THE TASK = Pictures stay out of this copy; please retype only the lines from the start of the records through the line with "Этот отчёт находится".

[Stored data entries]

= Beginning of Section =

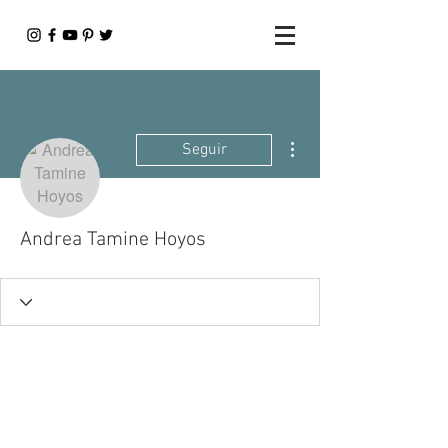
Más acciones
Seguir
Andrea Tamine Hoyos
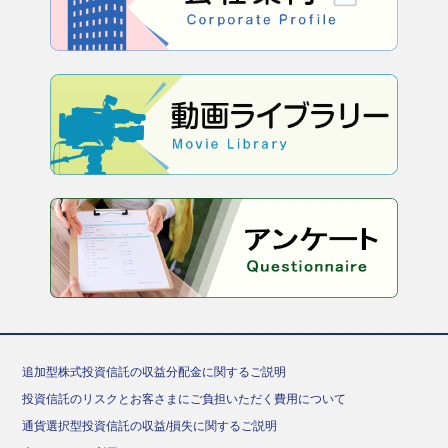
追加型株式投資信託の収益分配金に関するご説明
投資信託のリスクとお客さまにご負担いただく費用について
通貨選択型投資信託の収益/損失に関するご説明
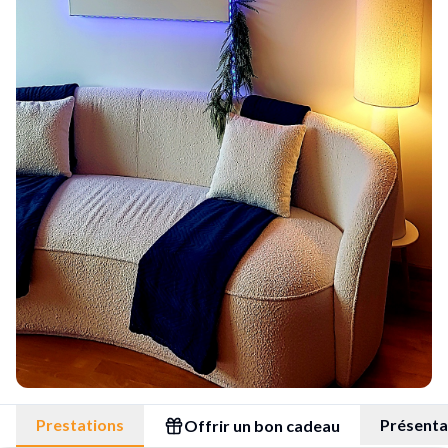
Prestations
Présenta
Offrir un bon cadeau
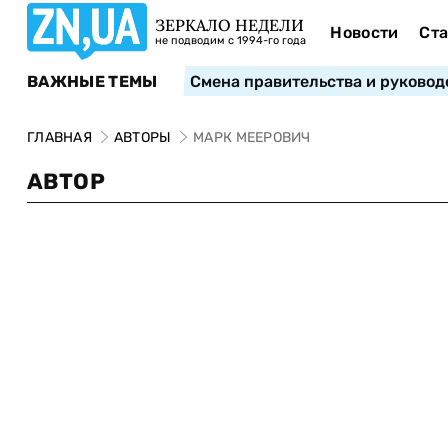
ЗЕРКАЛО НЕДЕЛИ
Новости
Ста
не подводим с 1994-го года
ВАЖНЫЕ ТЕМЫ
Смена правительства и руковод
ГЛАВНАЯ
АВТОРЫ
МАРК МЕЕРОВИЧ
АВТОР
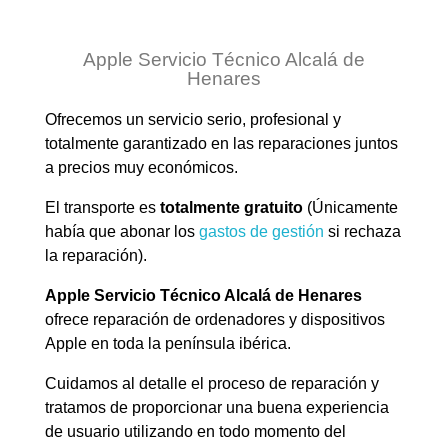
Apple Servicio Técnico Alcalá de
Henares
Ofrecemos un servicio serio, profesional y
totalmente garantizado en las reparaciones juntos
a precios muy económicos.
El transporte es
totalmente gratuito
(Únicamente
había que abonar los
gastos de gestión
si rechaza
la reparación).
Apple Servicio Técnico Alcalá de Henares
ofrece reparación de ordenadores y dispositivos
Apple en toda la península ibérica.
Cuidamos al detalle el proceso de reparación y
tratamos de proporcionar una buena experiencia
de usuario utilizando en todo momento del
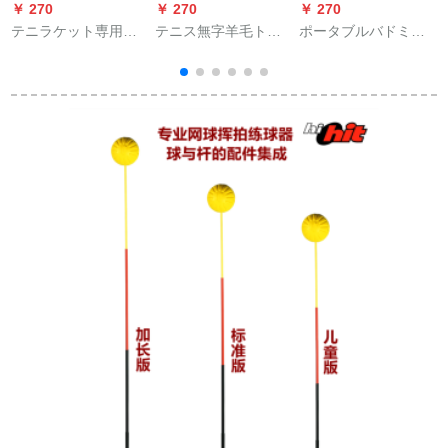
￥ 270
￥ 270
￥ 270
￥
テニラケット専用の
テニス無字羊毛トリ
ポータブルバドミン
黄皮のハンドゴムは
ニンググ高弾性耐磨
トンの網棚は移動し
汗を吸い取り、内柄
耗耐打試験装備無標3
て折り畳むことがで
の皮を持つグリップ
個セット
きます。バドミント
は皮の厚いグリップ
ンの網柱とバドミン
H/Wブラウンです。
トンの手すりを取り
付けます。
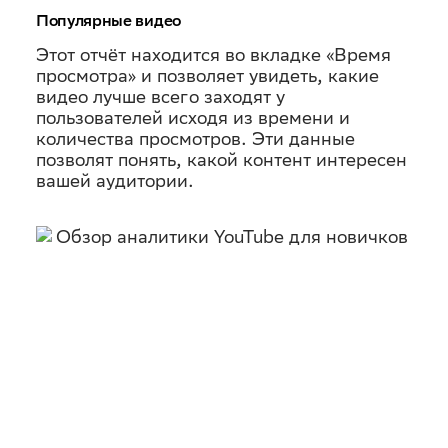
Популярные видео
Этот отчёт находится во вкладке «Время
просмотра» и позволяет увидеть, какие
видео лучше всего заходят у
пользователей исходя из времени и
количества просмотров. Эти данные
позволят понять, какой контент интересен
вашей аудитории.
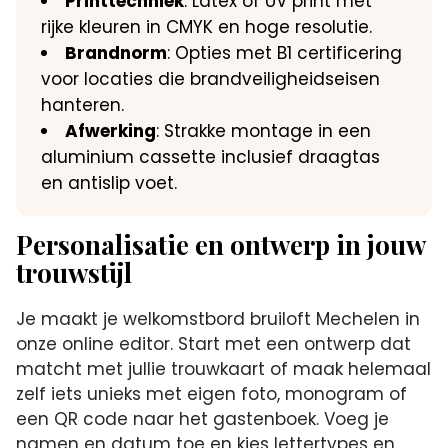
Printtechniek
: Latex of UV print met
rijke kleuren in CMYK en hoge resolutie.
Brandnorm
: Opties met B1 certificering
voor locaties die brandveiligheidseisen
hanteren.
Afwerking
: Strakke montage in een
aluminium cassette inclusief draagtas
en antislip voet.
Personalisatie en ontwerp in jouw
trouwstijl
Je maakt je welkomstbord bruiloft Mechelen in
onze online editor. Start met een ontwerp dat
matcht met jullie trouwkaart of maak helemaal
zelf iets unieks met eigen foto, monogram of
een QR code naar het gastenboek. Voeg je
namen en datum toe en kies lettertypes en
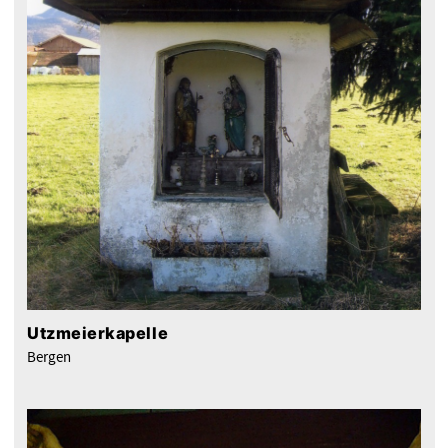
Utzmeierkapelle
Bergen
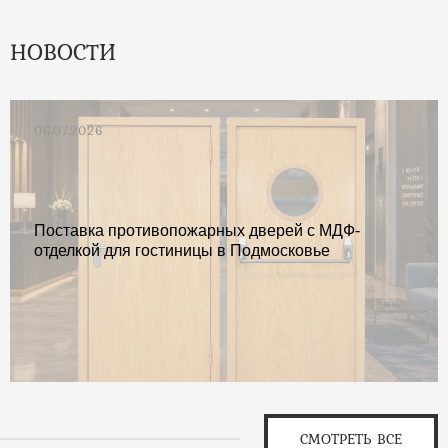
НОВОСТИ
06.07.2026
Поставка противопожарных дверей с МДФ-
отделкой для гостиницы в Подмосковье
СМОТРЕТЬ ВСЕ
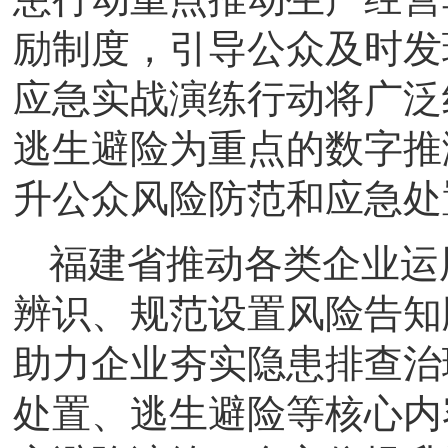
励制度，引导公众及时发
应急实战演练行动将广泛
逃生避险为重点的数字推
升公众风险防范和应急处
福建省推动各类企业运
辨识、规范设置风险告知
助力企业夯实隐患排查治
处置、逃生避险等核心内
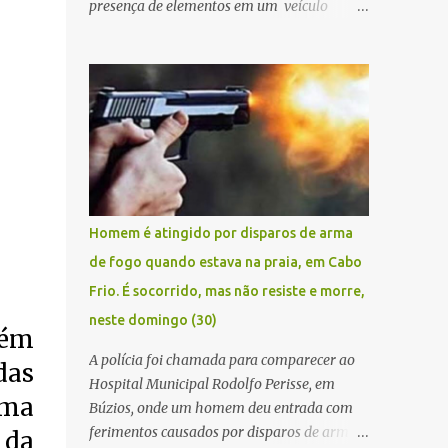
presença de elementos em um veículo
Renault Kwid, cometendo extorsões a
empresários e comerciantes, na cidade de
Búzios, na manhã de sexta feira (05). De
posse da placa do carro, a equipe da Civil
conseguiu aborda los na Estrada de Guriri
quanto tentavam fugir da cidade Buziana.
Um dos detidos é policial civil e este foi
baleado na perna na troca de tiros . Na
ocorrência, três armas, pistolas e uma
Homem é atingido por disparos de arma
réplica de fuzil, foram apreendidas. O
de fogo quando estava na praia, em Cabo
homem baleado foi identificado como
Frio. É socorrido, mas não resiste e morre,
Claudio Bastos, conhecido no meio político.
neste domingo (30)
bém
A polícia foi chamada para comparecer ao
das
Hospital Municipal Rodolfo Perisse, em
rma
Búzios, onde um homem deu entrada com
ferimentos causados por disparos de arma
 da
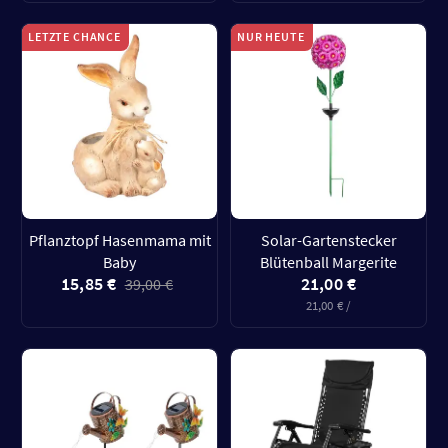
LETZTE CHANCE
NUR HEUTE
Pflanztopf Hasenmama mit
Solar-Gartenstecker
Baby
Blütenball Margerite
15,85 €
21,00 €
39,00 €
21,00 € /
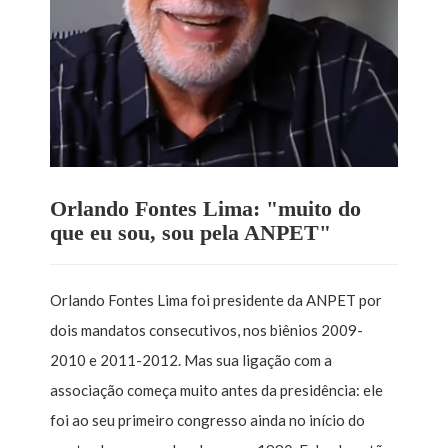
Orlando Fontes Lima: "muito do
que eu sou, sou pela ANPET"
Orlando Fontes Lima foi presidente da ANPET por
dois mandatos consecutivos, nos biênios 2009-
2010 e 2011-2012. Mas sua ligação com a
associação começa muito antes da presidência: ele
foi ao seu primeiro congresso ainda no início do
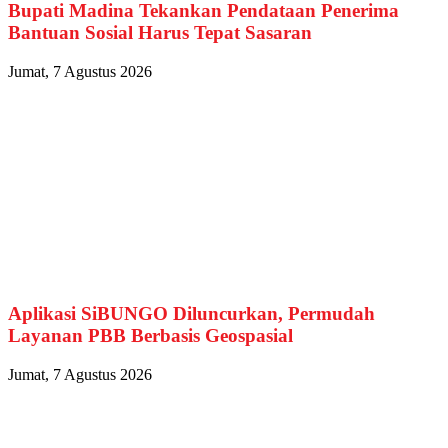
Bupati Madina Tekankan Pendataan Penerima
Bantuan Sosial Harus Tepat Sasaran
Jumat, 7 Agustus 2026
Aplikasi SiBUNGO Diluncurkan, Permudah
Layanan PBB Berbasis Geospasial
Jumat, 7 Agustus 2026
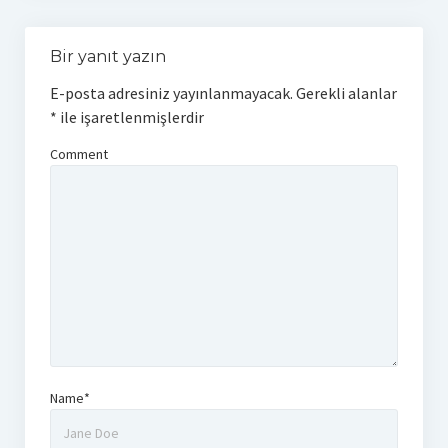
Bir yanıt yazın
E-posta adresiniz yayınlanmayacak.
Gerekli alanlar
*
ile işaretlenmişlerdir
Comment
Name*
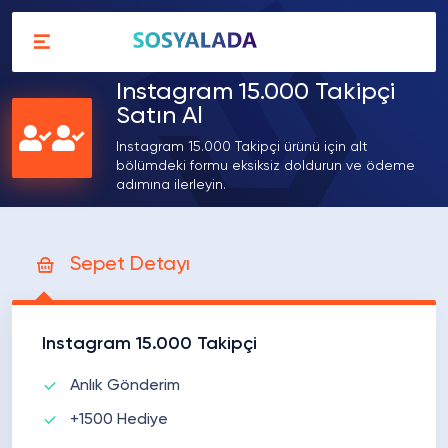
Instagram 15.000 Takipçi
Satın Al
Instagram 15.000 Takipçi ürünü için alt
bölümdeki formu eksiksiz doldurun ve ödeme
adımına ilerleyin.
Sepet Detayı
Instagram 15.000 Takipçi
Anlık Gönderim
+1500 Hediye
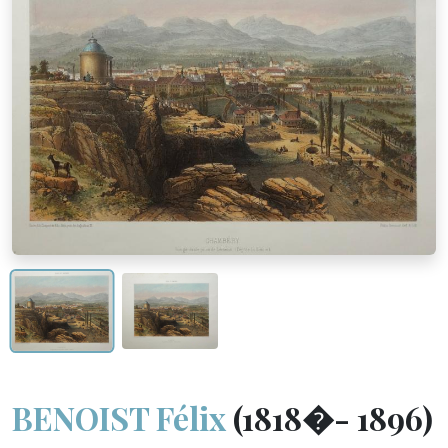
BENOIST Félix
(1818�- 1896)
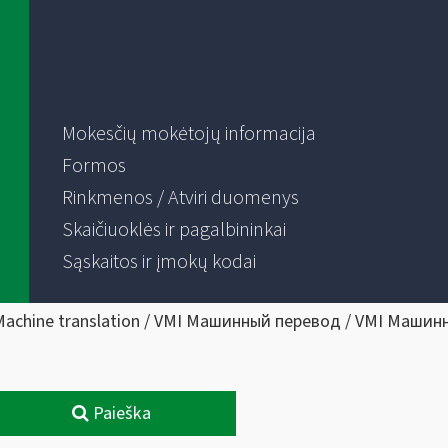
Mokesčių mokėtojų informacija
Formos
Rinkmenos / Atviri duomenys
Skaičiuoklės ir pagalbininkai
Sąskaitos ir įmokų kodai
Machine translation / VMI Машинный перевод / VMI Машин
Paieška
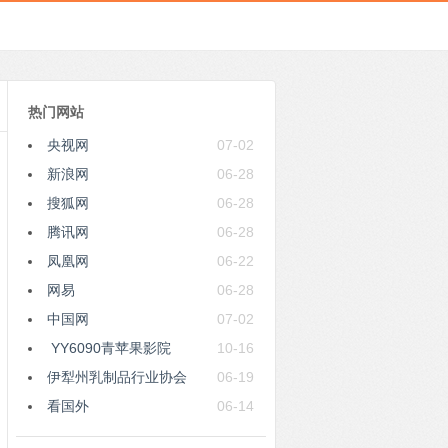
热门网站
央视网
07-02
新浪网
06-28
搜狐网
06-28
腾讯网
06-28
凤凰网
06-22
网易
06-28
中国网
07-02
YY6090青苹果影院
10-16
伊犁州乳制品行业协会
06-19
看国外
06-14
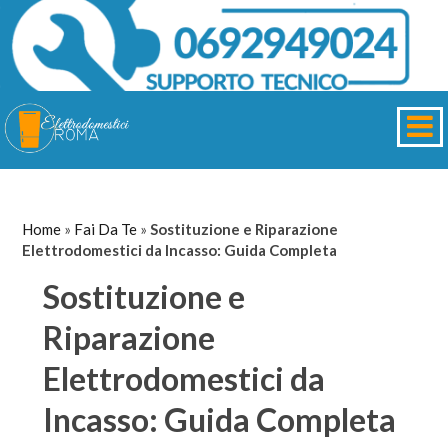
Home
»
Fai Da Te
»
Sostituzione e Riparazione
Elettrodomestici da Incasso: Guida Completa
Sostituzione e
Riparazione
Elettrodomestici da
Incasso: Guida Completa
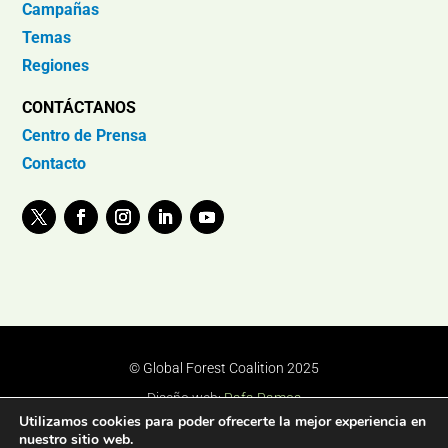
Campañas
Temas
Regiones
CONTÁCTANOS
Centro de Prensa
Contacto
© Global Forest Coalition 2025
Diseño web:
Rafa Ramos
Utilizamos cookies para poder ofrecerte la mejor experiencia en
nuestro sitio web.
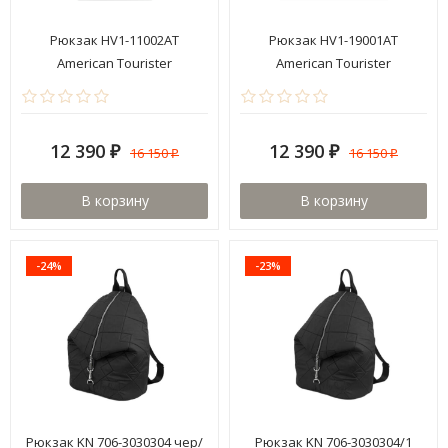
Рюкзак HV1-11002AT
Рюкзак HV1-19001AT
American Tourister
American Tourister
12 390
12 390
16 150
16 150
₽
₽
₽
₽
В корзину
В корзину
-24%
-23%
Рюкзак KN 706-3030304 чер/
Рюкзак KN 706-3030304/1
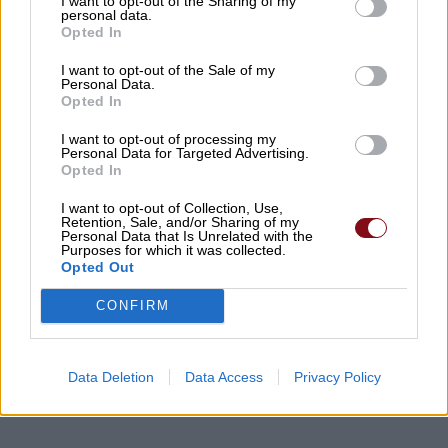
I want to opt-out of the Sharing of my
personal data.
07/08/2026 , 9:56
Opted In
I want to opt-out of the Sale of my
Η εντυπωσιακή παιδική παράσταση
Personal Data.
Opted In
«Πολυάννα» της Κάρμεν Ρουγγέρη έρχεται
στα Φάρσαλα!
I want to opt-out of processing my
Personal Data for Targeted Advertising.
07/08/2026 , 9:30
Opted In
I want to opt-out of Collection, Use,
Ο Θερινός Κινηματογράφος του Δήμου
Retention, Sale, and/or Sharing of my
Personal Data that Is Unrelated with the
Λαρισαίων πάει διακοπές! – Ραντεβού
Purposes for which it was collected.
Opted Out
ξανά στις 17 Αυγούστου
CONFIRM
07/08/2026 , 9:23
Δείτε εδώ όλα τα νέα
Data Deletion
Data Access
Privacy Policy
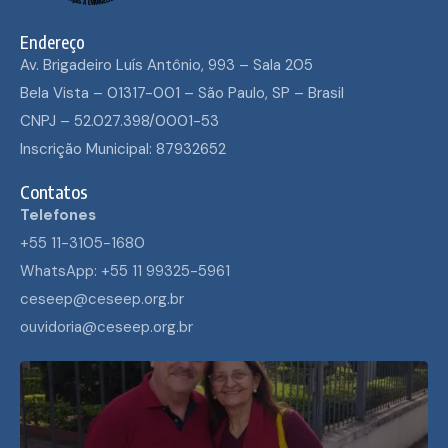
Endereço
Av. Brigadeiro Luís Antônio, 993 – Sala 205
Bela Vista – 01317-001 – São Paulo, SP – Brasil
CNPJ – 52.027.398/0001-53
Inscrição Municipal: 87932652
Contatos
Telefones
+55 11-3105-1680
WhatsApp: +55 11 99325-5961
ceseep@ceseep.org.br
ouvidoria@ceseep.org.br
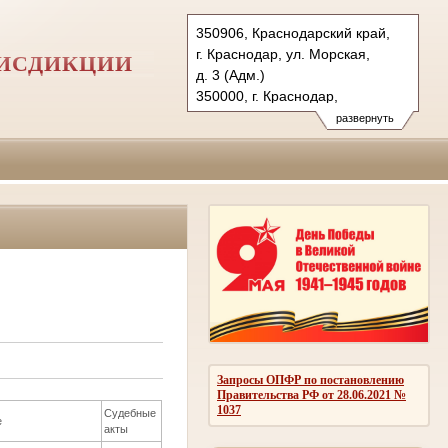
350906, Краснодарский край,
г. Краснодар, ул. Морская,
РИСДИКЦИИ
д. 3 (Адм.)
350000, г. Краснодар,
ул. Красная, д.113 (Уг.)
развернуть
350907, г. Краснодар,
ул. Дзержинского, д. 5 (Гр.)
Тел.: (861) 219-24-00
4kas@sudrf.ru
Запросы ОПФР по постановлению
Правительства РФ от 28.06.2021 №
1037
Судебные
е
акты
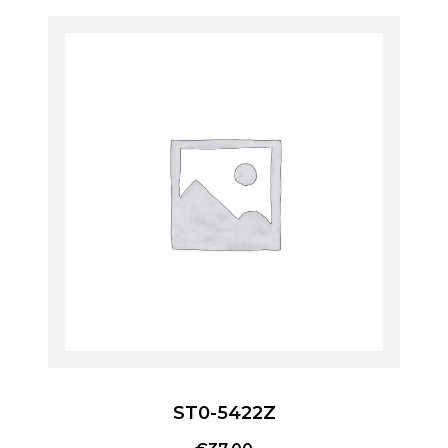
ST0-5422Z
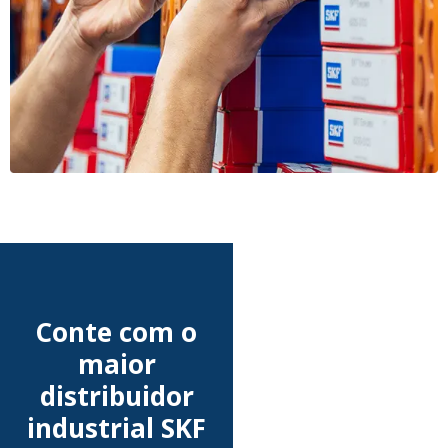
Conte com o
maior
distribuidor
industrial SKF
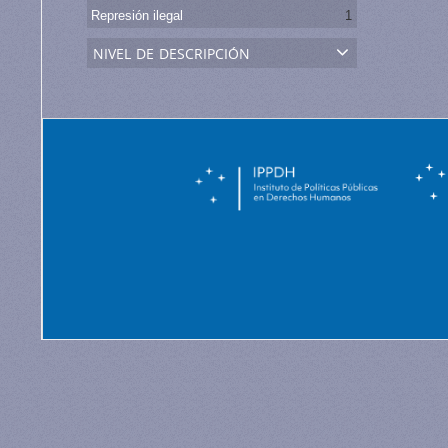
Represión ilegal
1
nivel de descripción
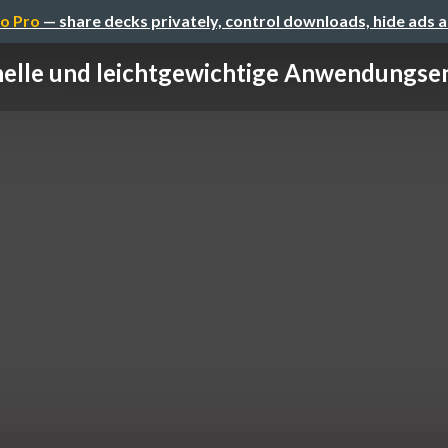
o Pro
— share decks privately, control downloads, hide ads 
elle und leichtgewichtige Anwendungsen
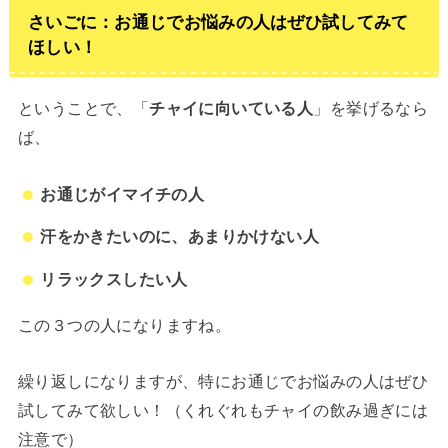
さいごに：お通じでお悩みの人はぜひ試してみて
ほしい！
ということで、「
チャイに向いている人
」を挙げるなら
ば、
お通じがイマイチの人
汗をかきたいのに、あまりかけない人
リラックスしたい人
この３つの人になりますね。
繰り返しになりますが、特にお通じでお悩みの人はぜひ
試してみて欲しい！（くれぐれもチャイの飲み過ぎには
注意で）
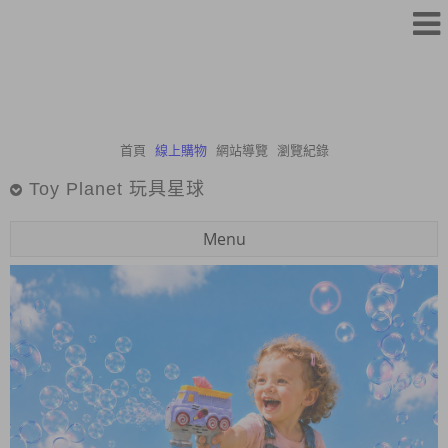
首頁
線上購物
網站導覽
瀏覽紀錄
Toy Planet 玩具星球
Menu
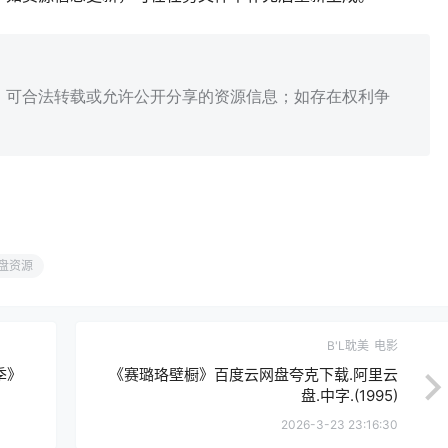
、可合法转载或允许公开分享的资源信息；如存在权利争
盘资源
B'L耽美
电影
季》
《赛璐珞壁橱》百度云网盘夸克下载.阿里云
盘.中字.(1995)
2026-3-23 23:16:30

= End of Section =

SOLUTION TO THIS EXERCISE =
Más acciones
Seguir
Andrea Tamine Hoyos
追加型株式投資信託の収益分配金に関するご説明
投資信託のリスクとお客さまにご負担いただく費用について
通貨選択型投資信託の収益/損失に関するご説明
Prestations
Présenta
Offrir un bon cadeau
ЗЕРКАЛО НЕДЕЛИ
Новости
Ста
не подводим с 1994-го года
ВАЖНЫЕ ТЕМЫ
Смена правительства и руковод
ГЛАВНАЯ
АВТОРЫ
МАРК МЕЕРОВИЧ
АВТОР
Apple Servicio Técnico Alcalá de
Henares
Ofrecemos un servicio serio, profesional y
totalmente garantizado en las reparaciones juntos
a precios muy económicos.
El transporte es
totalmente gratuito
(Únicamente
había que abonar los
gastos de gestión
si rechaza
la reparación).
Apple Servicio Técnico Alcalá de Henares
ofrece reparación de ordenadores y dispositivos
Apple en toda la península ibérica.
Cuidamos al detalle el proceso de reparación y
tratamos de proporcionar una buena experiencia
de usuario utilizando en todo momento del
￥ 270
￥ 270
￥ 270
￥
テニラケット専用の
テニス無字羊毛トリ
ポータブルバドミン
黄皮のハンドゴムは
ニンググ高弾性耐磨
トンの網棚は移動し
汗を吸い取り、内柄
耗耐打試験装備無標3
て折り畳むことがで
の皮を持つグリップ
個セット
きます。バドミント
は皮の厚いグリップ
ンの網柱とバドミン
H/Wブラウンです。
トンの手すりを取り
付けます。
Популярные видео
Этот отчёт находится во вкладке «Время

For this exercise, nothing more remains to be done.